◆ The problem: From the data below, return all lines holding the string "method".

◆ Given information:

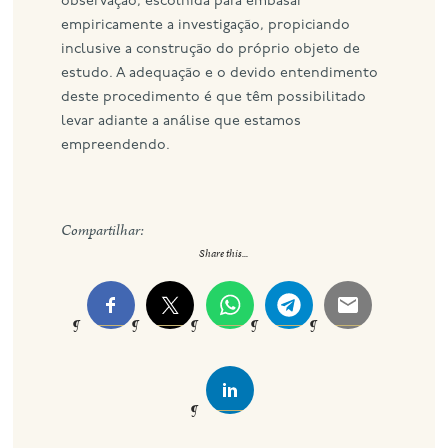
observação, escolhida para embasar
empiricamente a investigação, propiciando
inclusive a construção do próprio objeto de
estudo. A adequação e o devido entendimento
deste procedimento é que têm possibilitado
levar adiante a análise que estamos
empreendendo.
Compartilhar:
Share this...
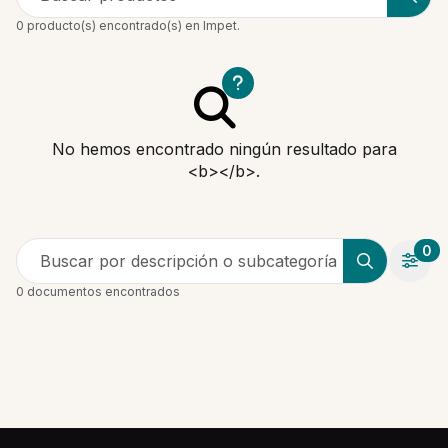
0 producto(s) encontrado(s) en Impet.
No hemos encontrado ningún resultado para
<b></b>.
0
Buscar por descripción o subcategoría
0 documentos encontrados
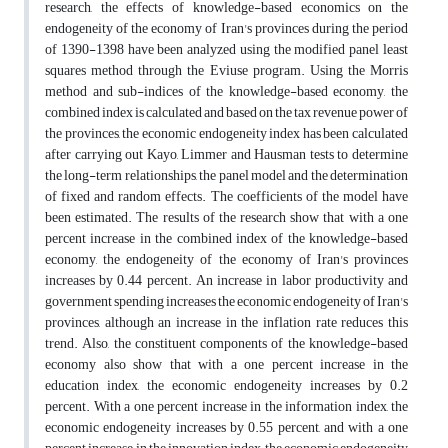
research, the effects of knowledge-based economics on the
endogeneity of the economy of Iran's provinces during the period
of 1390-1398 have been analyzed using the modified panel least
squares method through the Eviuse program. Using the Morris
method and sub-indices of the knowledge-based economy, the
combined index is calculated and based on the tax revenue power of
the provinces, the economic endogeneity index has been calculated
after carrying out Kayo, Limmer and Hausman tests to determine
the long-term relationships, the panel model and the determination
of fixed and random effects. The coefficients of the model have
been estimated. The results of the research show that with a one
percent increase in the combined index of the knowledge-based
economy, the endogeneity of the economy of Iran's provinces
increases by 0.44 percent. An increase in labor productivity and
government spending increases the economic endogeneity of Iran's
provinces, although an increase in the inflation rate reduces this
trend. Also, the constituent components of the knowledge-based
economy also show that with a one percent increase in the
education index, the economic endogeneity increases by 0.2
percent. With a one percent increase in the information index, the
economic endogeneity increases by 0.55 percent, and with a one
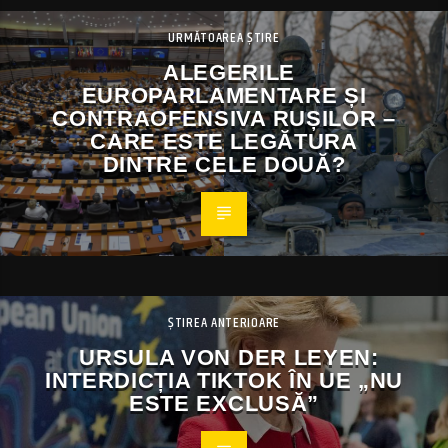
URMĂTOAREA ȘTIRE
ALEGERILE
EUROPARLAMENTARE ȘI
CONTRAOFENSIVA RUȘILOR –
CARE ESTE LEGĂTURA
DINTRE CELE DOUĂ?
ȘTIREA ANTERIOARE
URSULA VON DER LEYEN:
INTERDICȚIA TIKTOK ÎN UE „NU
ESTE EXCLUSĂ”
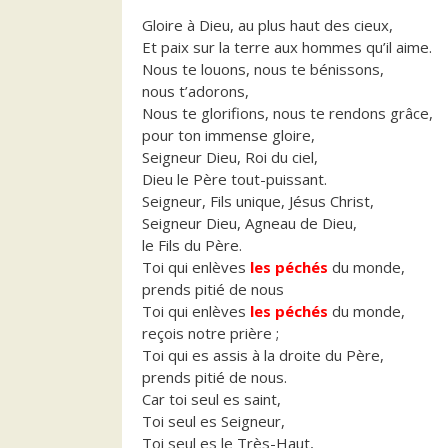
Gloire à Dieu, au plus haut des cieux,
Et paix sur la terre aux hommes qu’il aime.
Nous te louons, nous te bénissons,
nous t’adorons,
Nous te glorifions, nous te rendons grâce,
pour ton immense gloire,
Seigneur Dieu, Roi du ciel,
Dieu le Père tout-puissant.
Seigneur, Fils unique, Jésus Christ,
Seigneur Dieu, Agneau de Dieu,
le Fils du Père.
Toi qui enlèves
les péchés
du monde,
prends pitié de nous
Toi qui enlèves
les péchés
du monde,
reçois notre prière ;
Toi qui es assis à la droite du Père,
prends pitié de nous.
Car toi seul es saint,
Toi seul es Seigneur,
Toi seul es le Très-Haut,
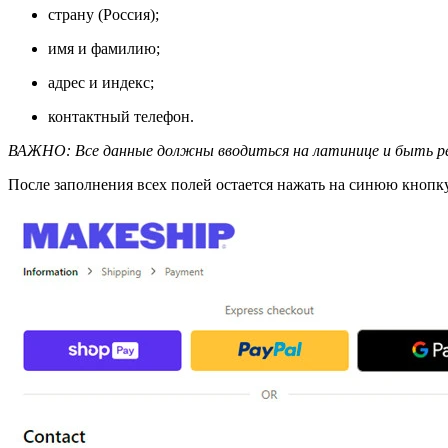
страну (Россия);
имя и фамилию;
адрес и индекс;
контактный телефон.
ВАЖНО: Все данные должны вводиться на латинице и быть ре
После заполнения всех полей остается нажать на синюю кнопку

◆ Solution to this problem:
squares method through the Eviuse program. Using the Morris
method and sub-indices of the knowledge-based economy, the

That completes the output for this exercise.